8 Modernisation of the Annual General Meeting In Germany, AGM's of large DAX companies often last a full day and are overloaded with unfounded 'shareholder' proposals and statements that have no relevance to the company's business. Shareholder questions exceeding a given number (say five) should therefore be put to the company at least ten working days prior to the AGM. The company should be required to answer by no later than five working days before the AGM and publish its answers also on the website for the benefit of all shareholders. Voting procedures should allow electronic proxy voting. The introduction of a 'record date'-system instead of the present 'blocking period'-approach should facilitate cross-border voting for international investors that today rarely vote their shares. - Protection of shareholder interests in case of a takeover bid The recent outcome of a 15-year debate on the EU Takeover Directive does not represent any material advance for shareholders of German companies as all EU member states (including Germany) can still decide unilaterally whether or not to abolish existing takeover defences. The necessity for change can be exemplarily explained by the present German takeover law: Anti-takeover measures proposed by the management and agreed by the supervisory board do not require shareholder consent, a clear violation of the investor's basic ownership rights. There is one hope, however, arising from the EU Directive: Shareholders will have the right to vote at the Annual General Meeting for an implementation of the 'breakthrough rule', which would de facto eliminate national defence mechanisms. - Better enforcement rights Although German criminal law is fairly efficient for the punishment of corporate wrongdoers, shareholders have presently no compelling process for private legal actions against boards. The German Government is therefore considering the introduction of new laws that enable shareholders to achieve compensation for wrongdoing by board members. / 9

9 - 9 - VI. A good governance framework is essential but governance quality is what matters With the publication of the official 'German Corporate Governance Code' and the many other international guidelines and regulations, a basis for better governance world wide has been laid.

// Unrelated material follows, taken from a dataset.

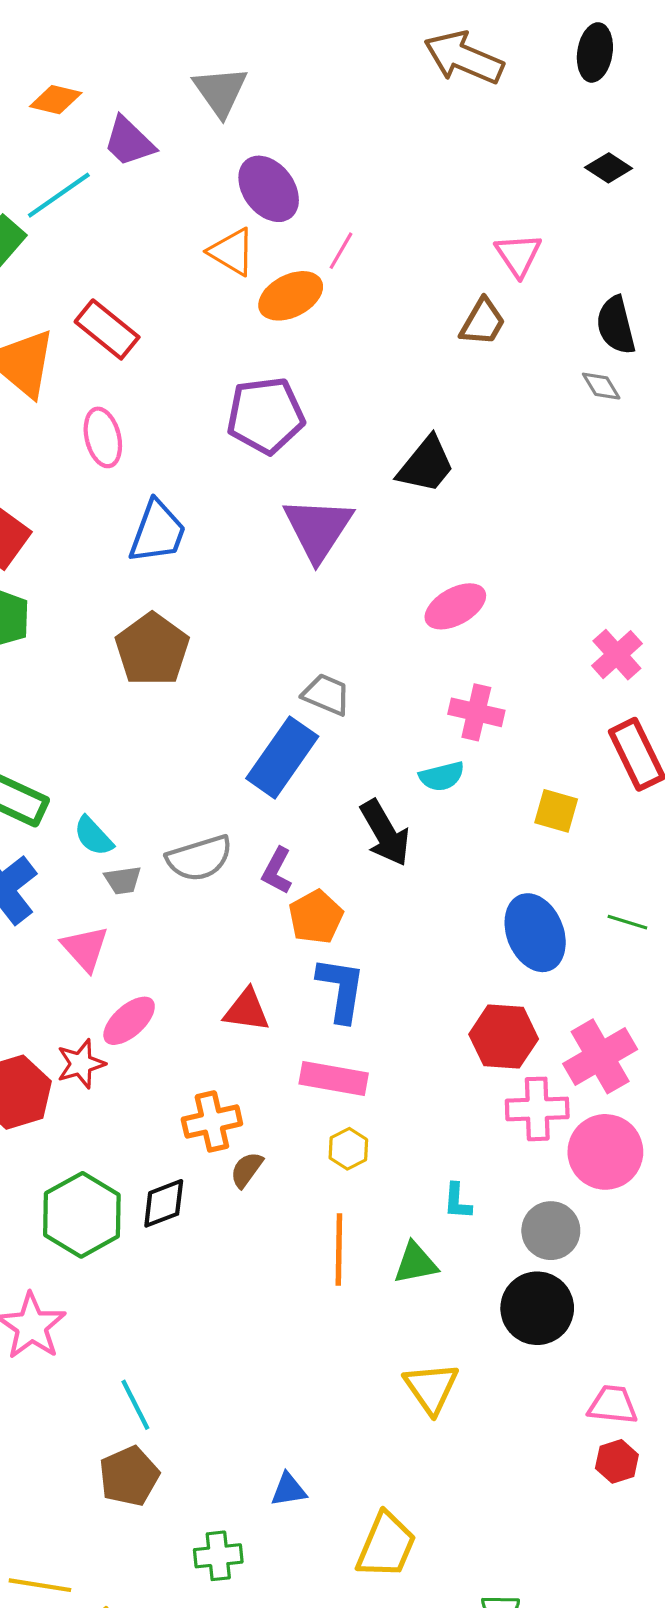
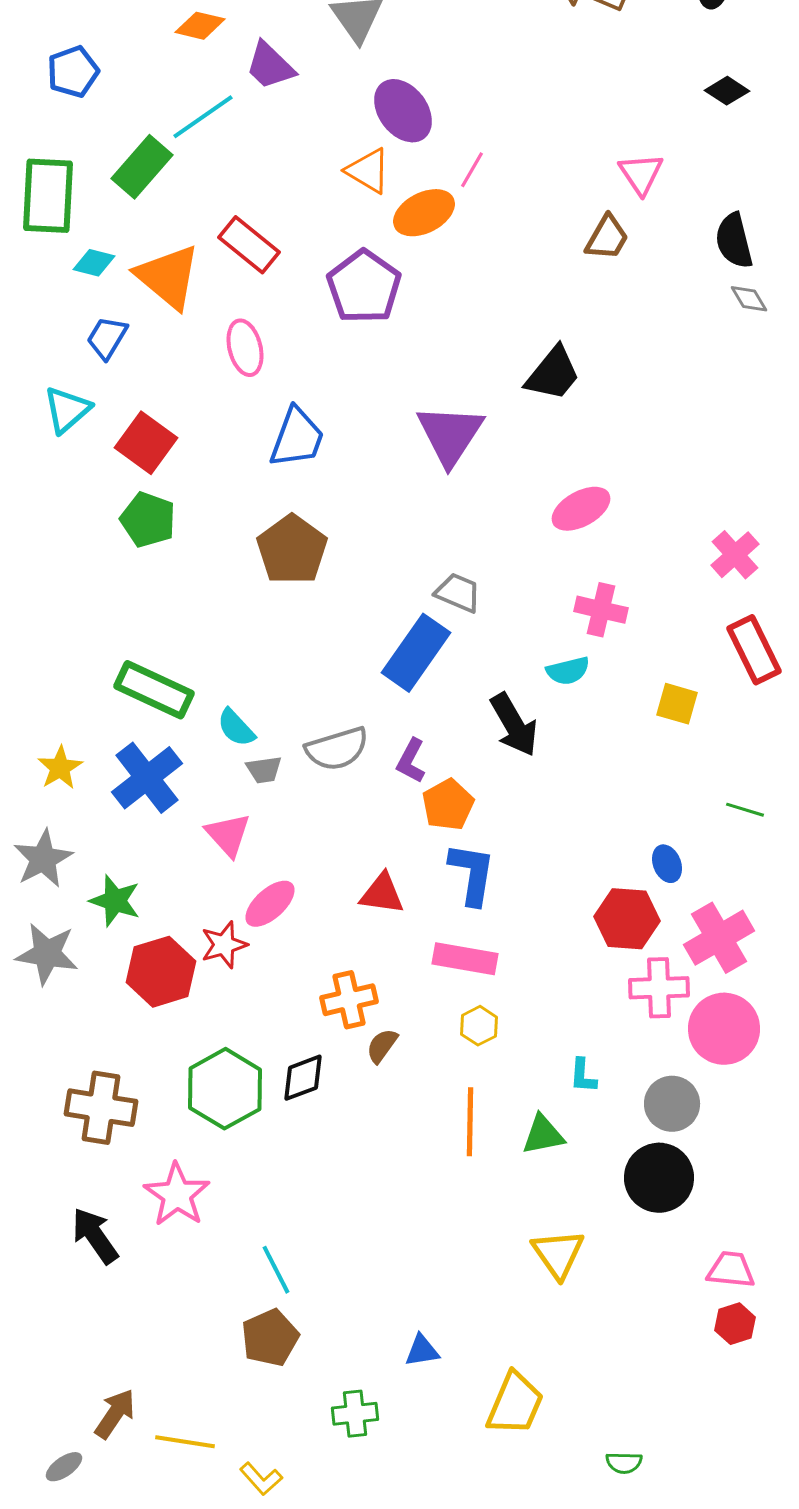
gray diamond: (601, 386) -> (749, 299), moved
purple pentagon: (265, 415) -> (364, 287), moved, turned -30
blue ellipse: (535, 933) -> (667, 864), moved, size x0.5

It is also vital to use practical tools (rating and scoring systems) to promote the implementation of good governance with investors, analysts and companies and to facilitate the understanding of its complex nature. Despite such efforts, better governance quality cannot be achieved by prescription only. Company executives and supervisors must accept that an active pursuit of good governance is paramount for longer-term success. Investors must equally play their part by precise monitoring of the companies they invest in to generate value for their clients.